【62书院
】
御书房一如往常。
只不过,司伯言身边的人已经换了。
早上还是单总管陪着,现在变成了容回。
容回站在单总管平日里站着的地方,忐忑不安,心底直打鼓。
一张脸绷着,浑身僵着,大气儿都不敢出。
“伴君如伴虎,小心点儿。”
才离开的单总管如是悄然叮嘱。
也不知道单总管是做了什么错事,他就是去迎春馆催画的时辰,回来单总管就因旧疾复发要离宫还乡了。

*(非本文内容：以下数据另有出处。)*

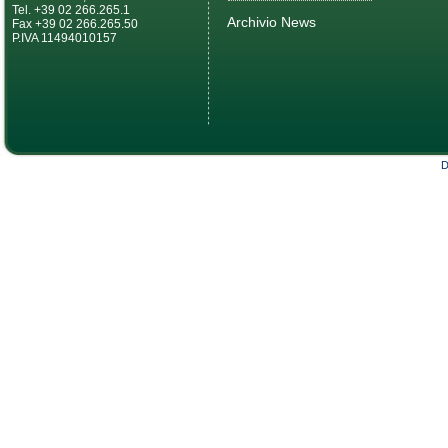
Tel. +39 02 266.265.1
Archivio News
Fax +39 02 266.265.50
P.IVA 11494010157
D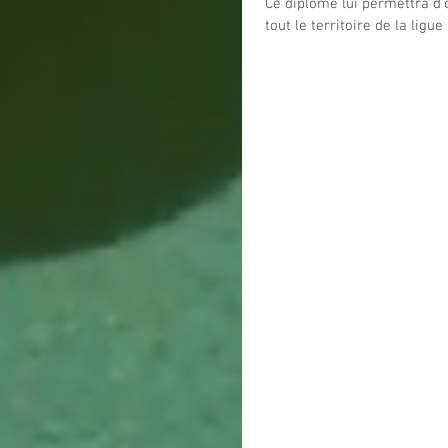
Ce diplôme lui permettra d'
tout le territoire de la ligue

单总管哪里有什么旧疾,身子好的不得了,平日里得个风寒都难!
这般寻思着,再望向御案后的人,平日里保持温和淡然的侧脸突然就凌厉了起来,长睫掩盖下的深褐色眸子也如同古潭般深不可测,紧抿的嘴唇似乎下一刻便会说出杀人不见血的话来。
“容回。”
容回一激灵,忙行礼应答,半分不敢耽搁。
司伯言瞥了他一眼,“近日可在宫中听闻什么流言?”
“回陛下。”容回仔细回想,认真作答,“倒是没有特别的,只不过适才听闻,临贵人的苍鹰又去迁僖殿大闹了一场。”
“又是这个临贵人。”
司伯言将手中折子一扔。
“啪”的声响惊的容回心里一突突。
这是惹着圣怒了?
正好,外头小内侍进来,像是有事要禀。容回左右观察,心下着急。
陛下正不悦,这时候当时不愿意听其他闲杂事的。
正要驱赶,司伯言摆了手让那内侍说话,容回也就赶忙示意内侍通禀。
“陛下,常典客求见。”
容回眼珠子一动,似乎看到了喘气的机会。
果然,司伯言颔首道:“让她进来,你们先下去罢。”
常乐进来时明显发现擦肩而过的容回松了一口气,不免好奇地往御案那边张望,见着司伯言果真脸色不好,放轻了脚步上前。
“臣见过陛下。”
书房的门正好从外关上。
司伯言摆了下手免了礼,明知故问,“你怎么来了?”
常乐双手习惯地揣进袖子里,左右望了望,不以为意反问。
“我耽误陛下处理公事了?”
司伯言沉默了下,还是很自觉的往旁边挪了挪,将座椅留出一个人的位置来。
对方是来兴师问罪的,这态度还是得配合一下。
“已经处理完了。”
常乐瞄了眼空位,念及站远了说话声音太大,不合适,便几步跨过去,最后落在在御案侧边,侧着身子和他面对面。
“陛下日理万机,有一事不知听说过没有?”
“不妨说来听听?”
“如霜进宫了。”
简单说明事情,常乐就静静地看着面前的人表演。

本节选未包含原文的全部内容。